I’m reading Vilhelm Moberg’s The Emigrants, the first of a set of 1950s-60s novels that follow the lives of Swedish families as they leave what binds them in the old world to find something better to hang onto in the new. This first book describes shrinking landholdings as families grow, and the harsh laws that give government and church power over the lives of individuals—especially the poor. Some choose to leave. Moberg describes those who stay—rich and poor, and those who leave, mostly poor.
The poor farmers and farm families who made the early emigrant voyages in the 1850s traveled on crowded sailing ships, adrift from land, at the mercies of sea law and the sea. They hung onto the rails above the sea, and when the sea roared they held onto their bunks in the locked hold. They were often sick, louse-ridden and doubtful of their consequential decision to leave the safety of home—which mid-journey appeared to some sweeter from a distance and the foreign life at sea. They hung onto religion—or despised it; held onto children and watched them die; blamed partners and blamed themselves for the journey; they practiced home remedies and used up the captain’s medicine chest. They hung on.
It might sound corny, but our pandemic is like a raging sea in a strange world—with an unknown world on the other side. Some of us get sick; some die. Children get left behind, and parents lose children. The weather and the Covid calms—and then surges again. No one knows whether it will be over in another six months or a year—or many more. Sometimes it seems a new variant might take off and kill millions before medicine, science, government and religion can make their next counter moves.

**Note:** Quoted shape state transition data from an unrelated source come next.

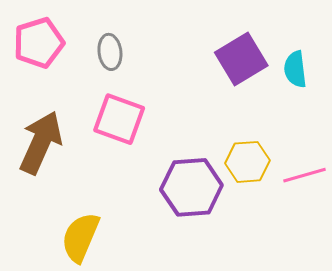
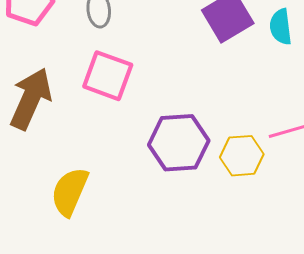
yellow hexagon: (247, 162) -> (242, 156), moved

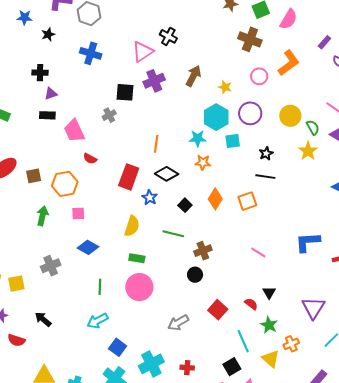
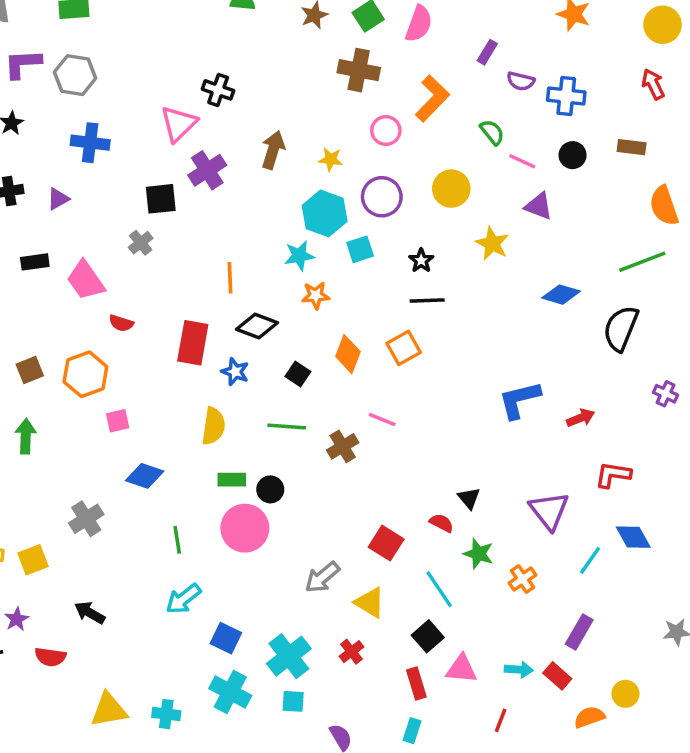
purple triangle: (51, 94) -> (58, 199), moved
green semicircle: (313, 127) -> (492, 132), moved
green arrow: (42, 216) -> (26, 436), moved
pink line: (258, 252) -> (382, 420), moved
black circle: (195, 275) -> (270, 489), moved
yellow triangle: (271, 359) -> (370, 603), moved
red cross: (187, 368) -> (351, 652), turned -32

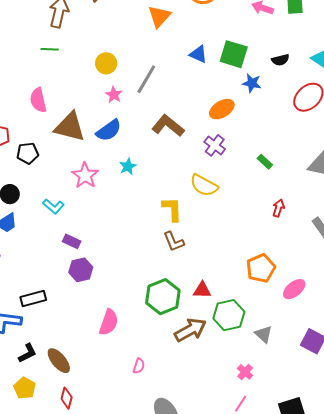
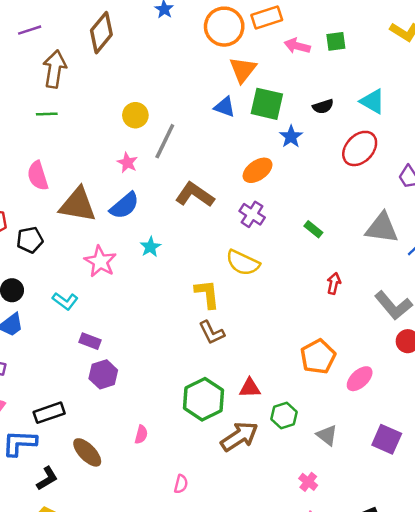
orange triangle: (159, 16) -> (243, 70), moved
yellow circle: (106, 63) -> (135, 115), moved
blue star: (252, 83) -> (291, 137), turned 30
green hexagon: (229, 315) -> (284, 415), size x0.7
pink semicircle: (109, 322) -> (141, 435), size x0.6
brown ellipse: (59, 361) -> (87, 452), moved

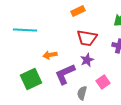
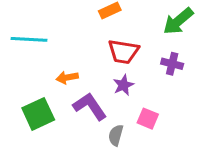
purple L-shape: (65, 74) -> (90, 106), turned 80
pink square: (103, 82) -> (148, 119), turned -32

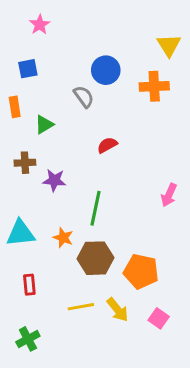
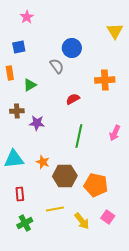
orange cross: (154, 86) -> (105, 80), moved
green line: (95, 208) -> (79, 136), moved
yellow arrow: (118, 310) -> (82, 221), moved
green cross: (28, 339) -> (25, 223), moved

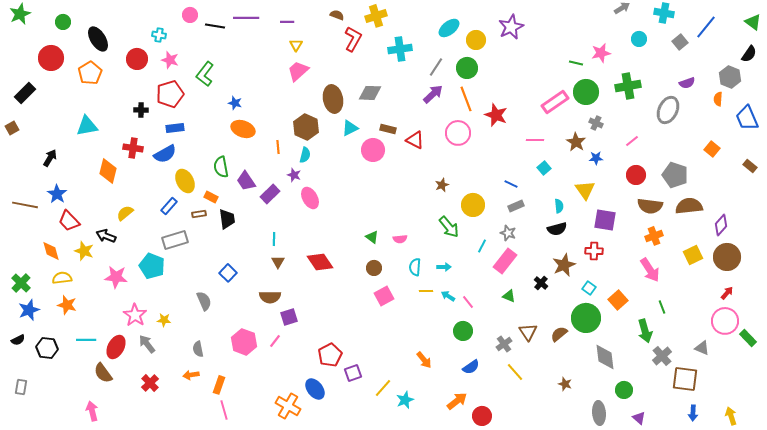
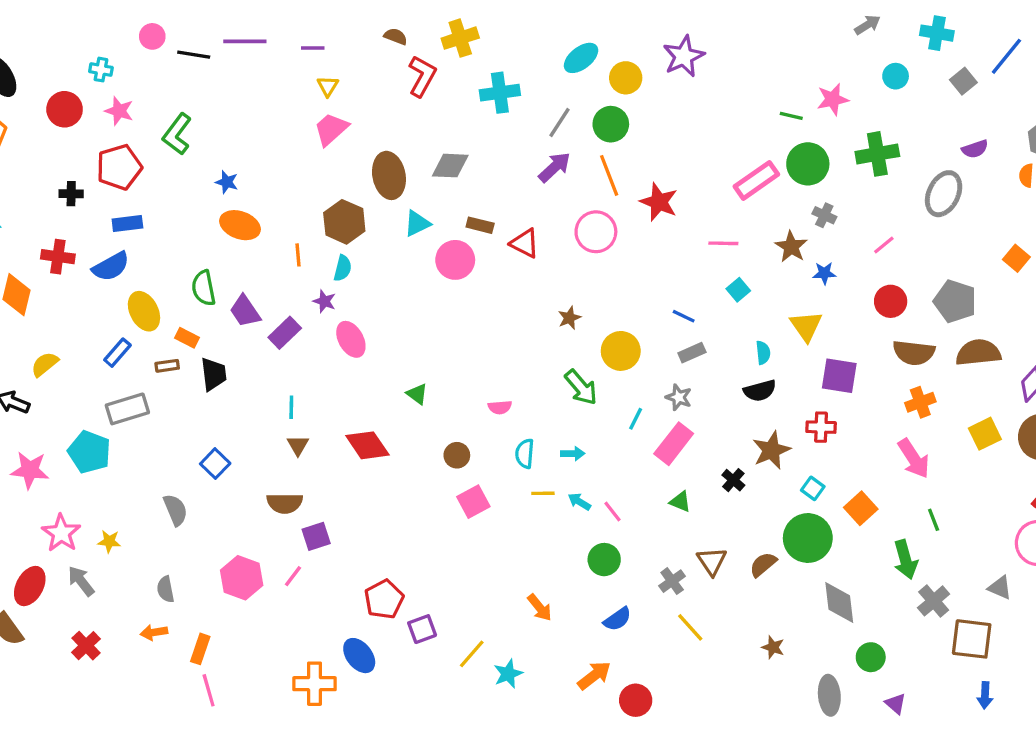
green triangle: (372, 237) -> (417, 394), moved
orange cross: (288, 406) -> (314, 684), turned -30

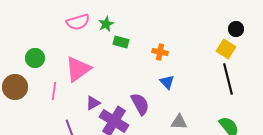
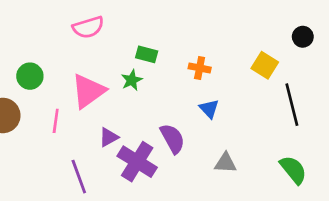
green star: (106, 24) -> (132, 80), moved
yellow square: (226, 49) -> (265, 65), moved

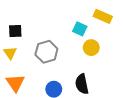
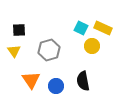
yellow rectangle: (103, 16) -> (103, 28), moved
orange triangle: (15, 83) -> (31, 80), moved

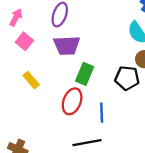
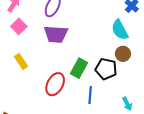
green rectangle: (85, 74) -> (79, 68), moved
blue line: (102, 113) -> (90, 95), moved

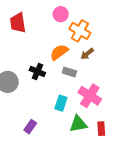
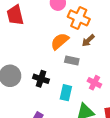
black cross: (37, 71) -> (41, 79), moved
pink cross: (90, 96) -> (94, 83), size x0.6

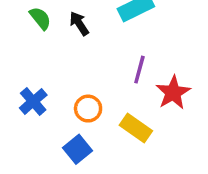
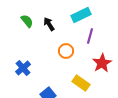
purple line: (139, 70) -> (90, 36), moved
orange circle: (88, 109) -> (66, 51), moved

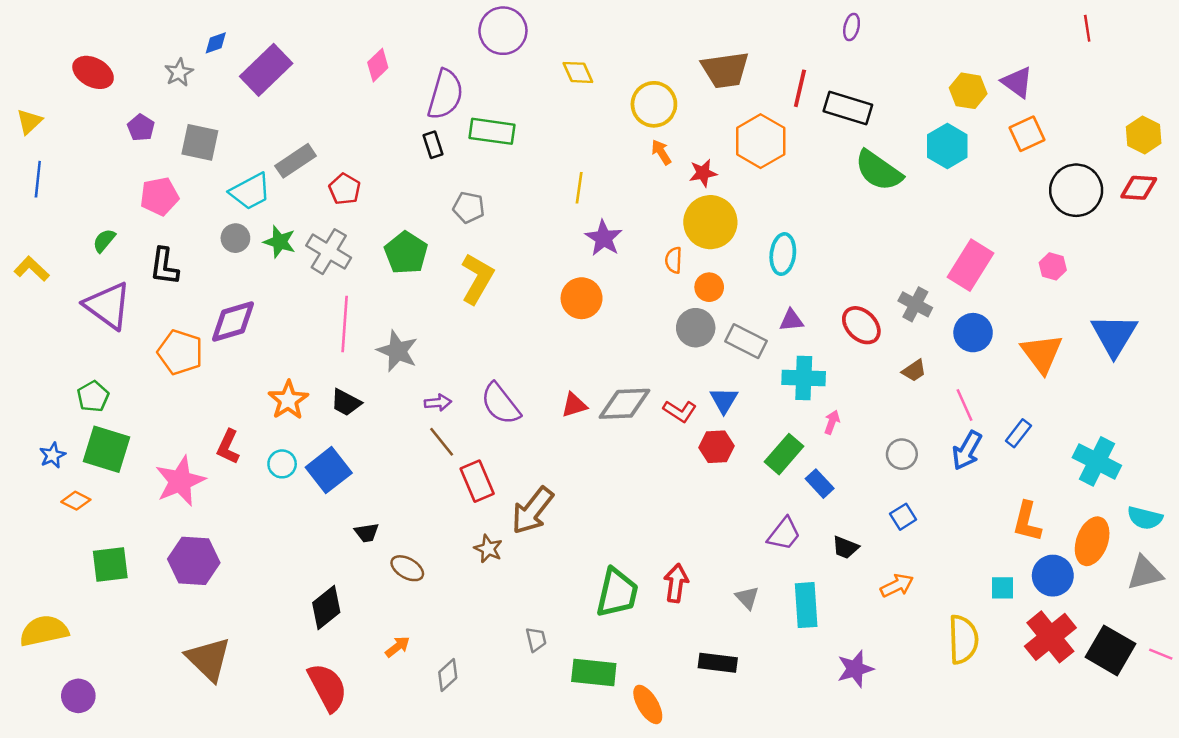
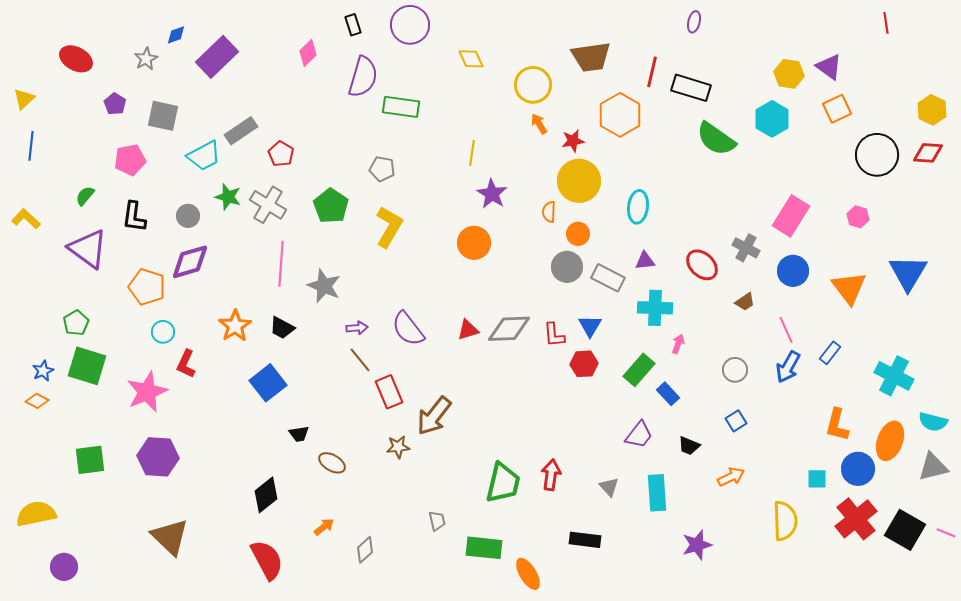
black rectangle: (433, 145) -> (353, 25), moved
gray circle: (235, 238) -> (188, 216), moved
red L-shape: (680, 411) -> (554, 335), turned 52
cyan circle: (282, 464) -> (163, 332), moved
orange diamond: (76, 501) -> (37, 401), moved
brown star: (488, 549) -> (398, 447), turned -30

We all look for things and people to hang on to: partner, parent, friend, doctor, vaccine, diet, mask, religion, charismatic leader or soothsayer. The worst is to be alone—or to have a mother or grandfather trapped with Covid in a nursing home or hospital you can’t visit. Their aloneness is as bad as your own.
We hang onto the past—the way the world once was, or as we remember it. We hang onto a vision of normalcy, the way that things should have been and might be soon, the graduations, weddings, and trips we’re supposed to be on. And we hang onto dreams.
The guts of the grasping and the hanging on that we see on news shows and in social media, that erupt at school board meetings and in mandate protests, are all there in Moberg’s account of Swedes heading to an unknown world in 1850.